SHAREHOLDER PROPOSALS
A shareholder proposal intended to be presented at the Company's
Annual Meeting of Shareholders in 1999 must be received by the Company at
its principal executive offices in Plano, Texas on or before December 1,
1998 in order to be included in the Company's proxy statement and form of
proxy relating to that meeting.
FINANCIAL STATEMENTS
Financial statements of the Company are contained in the Annual Report
to Shareholders for the fiscal year ended December 31, 1997 enclosed
herewith.
By Order of the Board of Directors
Allen T. McInnes
Secretary
Plano, Texas
April 21, 1998
- --------------------------------------------------------------------------
Front of Card
- --------------------------------------------------------------------------
TGC INDUSTRIES, INC.
Proxy Solicited on Behalf of the Board of Directors for the
Annual Meeting of Shareholders, June 4, 1998
The undersigned hereby appoint(s) Allen T. McInnes or Robert J.
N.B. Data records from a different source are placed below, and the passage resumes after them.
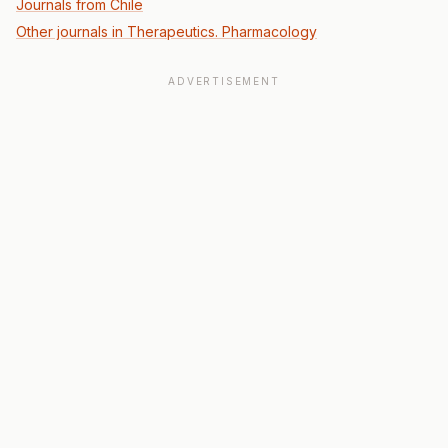
Journals from Chile
Other journals in Therapeutics. Pharmacology
ADVERTISEMENT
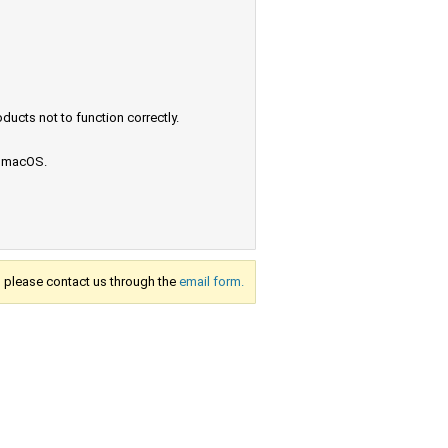
ucts not to function correctly.
e macOS.
s, please contact us through the
email form.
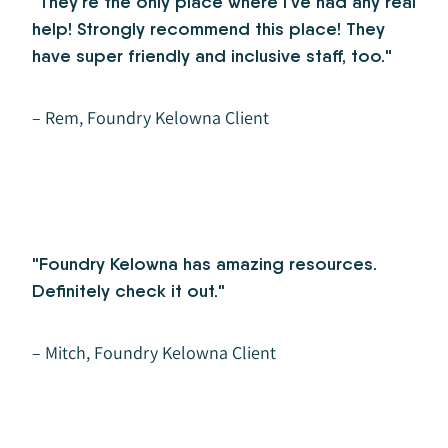
"They're the only place where I've had any real
help! Strongly recommend this place! They
have super friendly and inclusive staff, too."
– Rem, Foundry Kelowna Client
"Foundry Kelowna has amazing resources.
Definitely check it out."
– Mitch, Foundry Kelowna Client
Campbell, each with full power of substitution, as proxies, to vote all
Common Stock in TGC Industries, Inc. which the undersigned would be
entitled to vote on all matters which may come before the 1998 Annual
Meeting of the Shareholders of the Company and any adjournments thereof.
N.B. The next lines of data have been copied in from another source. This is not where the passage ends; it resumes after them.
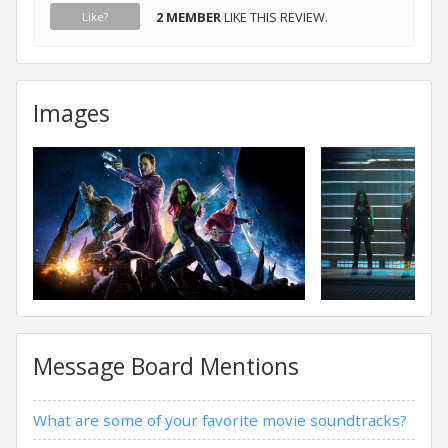
2 MEMBER
LIKE THIS REVIEW.
Like?
Images
Message Board Mentions
What are some of your favorite movie soundtracks?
THE PROXY, WHEN PROPERLY EXECUTED, WILL BE VOTED IN THE MANNER
DIRECTED HEREIN BY THE UNDERSIGNED SHAREHOLDER. IF NO DIRECTION IS MADE
THIS PROXY WILL BE VOTED FOR PROPOSALS 1, 2 AND 3.
(Continued on other side)
- ---------------------------------------------------------------------------
Back of Card
- ---------------------------------------------------------------------------
/X/ Please mark your
votes as in this
example.
The Board of Directors recommends a vote FOR each
of the following items:
1. ELECTION OF DIRECTORS.
______ FOR all nominees ______ Withhold authority Nominees:
listed at right to vote for the Allen T. McInnes
(except as marked nominees listed Robert J. Campbell
to the contrary at right Wayne A. Whitener
below). William J. Barrett
Herbert M. Gardner
INSTRUCTIONS: To withhold authority to vote for any
individual nominee, vote for all
nominees and strike a line through
the individual nominees's name listed
at right.
2. RATIFICATION OF SELECTION OF
GRANT THORNTON LLP AS _____ FOR _____ AGAINST _____ ABSTAIN
INDEPENDENT AUDITORS.
3. APPROVAL OF AN AMENDMENT TO THE
1993 STOCK OPTION PLAN. _____ FOR _____ AGAINST _____ ABSTAIN
Returned proxy forms when properly executed will be voted: (1) as
specified on the mailer(s) listed above; (2) in accordance with the
Directors' recommendations where a choice is not specified; and (3) in
accordance with the judgment of the proxies on any other matters that may
properly come before the meeting.
PLEASE COMPLETE, SIGN, DATE AND RETURN THE CARD PROMPTLY.
Signature(s) _____________________________________ Date:______________
Note: Executors, trustees and others signing in a representative capacity
should include their names and capacity in which they sign. PLEASE DATE
AND SIGN AS SHOWN HERE AND MAIL PROMPTLY IN THE ENCLOSED ENVELOPE.